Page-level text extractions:
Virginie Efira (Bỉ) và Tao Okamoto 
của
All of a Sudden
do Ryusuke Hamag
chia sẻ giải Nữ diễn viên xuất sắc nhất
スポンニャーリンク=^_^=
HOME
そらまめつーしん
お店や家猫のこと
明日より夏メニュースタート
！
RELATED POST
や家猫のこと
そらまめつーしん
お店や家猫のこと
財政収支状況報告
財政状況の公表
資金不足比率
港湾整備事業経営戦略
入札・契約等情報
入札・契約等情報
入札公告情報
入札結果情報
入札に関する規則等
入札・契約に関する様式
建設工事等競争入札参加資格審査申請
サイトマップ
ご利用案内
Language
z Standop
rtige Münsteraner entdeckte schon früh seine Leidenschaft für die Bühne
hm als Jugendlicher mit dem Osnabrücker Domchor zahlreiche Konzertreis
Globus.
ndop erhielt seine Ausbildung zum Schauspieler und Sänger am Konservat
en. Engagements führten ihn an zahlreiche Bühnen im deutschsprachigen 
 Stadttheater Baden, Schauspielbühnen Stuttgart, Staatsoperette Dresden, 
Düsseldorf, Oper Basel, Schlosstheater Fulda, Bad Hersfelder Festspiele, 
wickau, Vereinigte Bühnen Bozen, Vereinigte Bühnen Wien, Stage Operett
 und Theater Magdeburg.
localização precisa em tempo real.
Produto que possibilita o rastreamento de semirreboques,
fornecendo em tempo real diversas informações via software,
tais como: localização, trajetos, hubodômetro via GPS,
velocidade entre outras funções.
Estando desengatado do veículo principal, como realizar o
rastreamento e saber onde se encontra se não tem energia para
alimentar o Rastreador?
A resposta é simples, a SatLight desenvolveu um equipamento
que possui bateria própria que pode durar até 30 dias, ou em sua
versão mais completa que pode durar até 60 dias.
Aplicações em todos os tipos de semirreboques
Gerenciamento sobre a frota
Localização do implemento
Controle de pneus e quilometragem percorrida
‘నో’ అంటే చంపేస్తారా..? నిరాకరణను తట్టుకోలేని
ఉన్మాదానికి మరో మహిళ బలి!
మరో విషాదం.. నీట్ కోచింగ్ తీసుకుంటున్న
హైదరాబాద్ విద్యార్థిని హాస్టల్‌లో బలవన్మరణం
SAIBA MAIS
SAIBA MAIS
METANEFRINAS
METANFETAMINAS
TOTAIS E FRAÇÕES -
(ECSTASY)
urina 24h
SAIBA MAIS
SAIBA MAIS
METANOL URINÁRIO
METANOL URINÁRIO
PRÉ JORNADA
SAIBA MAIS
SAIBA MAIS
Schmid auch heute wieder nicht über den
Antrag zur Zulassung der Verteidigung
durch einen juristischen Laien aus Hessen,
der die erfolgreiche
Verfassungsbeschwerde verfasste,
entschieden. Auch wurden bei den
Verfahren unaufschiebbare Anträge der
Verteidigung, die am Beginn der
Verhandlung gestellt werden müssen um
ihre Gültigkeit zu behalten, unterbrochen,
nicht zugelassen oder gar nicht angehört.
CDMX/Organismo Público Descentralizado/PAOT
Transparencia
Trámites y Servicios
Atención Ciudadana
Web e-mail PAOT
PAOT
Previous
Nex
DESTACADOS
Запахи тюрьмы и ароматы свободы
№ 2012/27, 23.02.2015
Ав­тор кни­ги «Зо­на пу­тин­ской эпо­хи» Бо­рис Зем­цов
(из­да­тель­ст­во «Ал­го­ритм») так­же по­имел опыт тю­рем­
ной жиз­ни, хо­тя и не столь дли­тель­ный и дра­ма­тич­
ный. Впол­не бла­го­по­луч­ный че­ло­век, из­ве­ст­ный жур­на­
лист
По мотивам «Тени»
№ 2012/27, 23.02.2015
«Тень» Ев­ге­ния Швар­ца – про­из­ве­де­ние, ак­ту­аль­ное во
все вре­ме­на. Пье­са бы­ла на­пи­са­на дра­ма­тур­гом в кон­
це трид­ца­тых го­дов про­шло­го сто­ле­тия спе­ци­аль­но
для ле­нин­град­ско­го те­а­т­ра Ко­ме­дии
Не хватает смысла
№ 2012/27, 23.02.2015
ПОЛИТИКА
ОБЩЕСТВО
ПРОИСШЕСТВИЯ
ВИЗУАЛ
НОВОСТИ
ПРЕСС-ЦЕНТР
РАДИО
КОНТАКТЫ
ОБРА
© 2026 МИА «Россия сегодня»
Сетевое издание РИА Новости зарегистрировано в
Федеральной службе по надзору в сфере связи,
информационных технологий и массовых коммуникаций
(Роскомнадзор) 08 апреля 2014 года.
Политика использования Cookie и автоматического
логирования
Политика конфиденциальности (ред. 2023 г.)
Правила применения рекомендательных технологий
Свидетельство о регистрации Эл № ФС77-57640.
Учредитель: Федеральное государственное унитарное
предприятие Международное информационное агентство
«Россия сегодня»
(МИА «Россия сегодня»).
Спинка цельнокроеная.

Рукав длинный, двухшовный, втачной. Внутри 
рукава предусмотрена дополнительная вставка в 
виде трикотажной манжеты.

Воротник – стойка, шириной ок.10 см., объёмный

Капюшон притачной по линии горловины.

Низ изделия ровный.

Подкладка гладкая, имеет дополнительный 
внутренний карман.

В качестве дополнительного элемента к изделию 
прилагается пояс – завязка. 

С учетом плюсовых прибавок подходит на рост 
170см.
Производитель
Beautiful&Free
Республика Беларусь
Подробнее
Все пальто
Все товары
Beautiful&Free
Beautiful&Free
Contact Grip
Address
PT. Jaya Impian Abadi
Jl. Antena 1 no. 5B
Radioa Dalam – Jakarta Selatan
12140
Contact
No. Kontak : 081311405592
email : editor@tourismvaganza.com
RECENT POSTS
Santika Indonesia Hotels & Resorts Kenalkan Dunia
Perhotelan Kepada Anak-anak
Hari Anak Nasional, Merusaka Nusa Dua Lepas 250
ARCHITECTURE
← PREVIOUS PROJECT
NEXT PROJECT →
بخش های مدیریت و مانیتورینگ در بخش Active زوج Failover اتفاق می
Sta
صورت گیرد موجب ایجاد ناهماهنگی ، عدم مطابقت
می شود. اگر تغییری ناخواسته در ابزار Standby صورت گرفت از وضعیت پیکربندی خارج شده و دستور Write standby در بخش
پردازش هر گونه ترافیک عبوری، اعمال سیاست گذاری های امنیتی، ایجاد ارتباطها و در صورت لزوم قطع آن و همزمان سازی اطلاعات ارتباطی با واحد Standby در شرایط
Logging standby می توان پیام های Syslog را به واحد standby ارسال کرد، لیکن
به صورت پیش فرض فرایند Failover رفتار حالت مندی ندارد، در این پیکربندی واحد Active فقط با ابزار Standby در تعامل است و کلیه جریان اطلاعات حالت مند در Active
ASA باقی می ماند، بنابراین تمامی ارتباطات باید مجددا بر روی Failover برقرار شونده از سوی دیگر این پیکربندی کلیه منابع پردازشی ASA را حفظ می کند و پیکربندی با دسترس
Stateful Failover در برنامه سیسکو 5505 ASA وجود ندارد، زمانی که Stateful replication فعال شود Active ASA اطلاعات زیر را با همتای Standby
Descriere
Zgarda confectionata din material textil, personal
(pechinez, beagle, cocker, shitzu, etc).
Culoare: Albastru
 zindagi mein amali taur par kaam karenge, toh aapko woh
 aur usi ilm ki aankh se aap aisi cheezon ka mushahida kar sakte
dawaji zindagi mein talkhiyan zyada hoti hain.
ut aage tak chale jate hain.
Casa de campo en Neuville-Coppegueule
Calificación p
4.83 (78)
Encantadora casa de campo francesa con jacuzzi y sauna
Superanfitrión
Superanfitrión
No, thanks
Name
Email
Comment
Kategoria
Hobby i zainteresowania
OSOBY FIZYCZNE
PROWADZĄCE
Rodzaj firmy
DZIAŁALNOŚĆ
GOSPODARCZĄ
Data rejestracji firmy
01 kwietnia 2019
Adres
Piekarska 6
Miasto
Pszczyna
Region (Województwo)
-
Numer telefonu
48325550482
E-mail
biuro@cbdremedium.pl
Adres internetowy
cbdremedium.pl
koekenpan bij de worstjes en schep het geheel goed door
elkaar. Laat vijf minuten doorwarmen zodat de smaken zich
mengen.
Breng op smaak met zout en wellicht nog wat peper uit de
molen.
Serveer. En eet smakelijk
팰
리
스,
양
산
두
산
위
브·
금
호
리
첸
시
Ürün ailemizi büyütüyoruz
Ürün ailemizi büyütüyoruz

▶ [Problem statement]
Wherever the string "campo" appears in the entries above, list that line.

▶ [Output of the task]
Casa de campo en Neuville-Coppegueule
Encantadora casa de campo francesa con jacuzzi y sauna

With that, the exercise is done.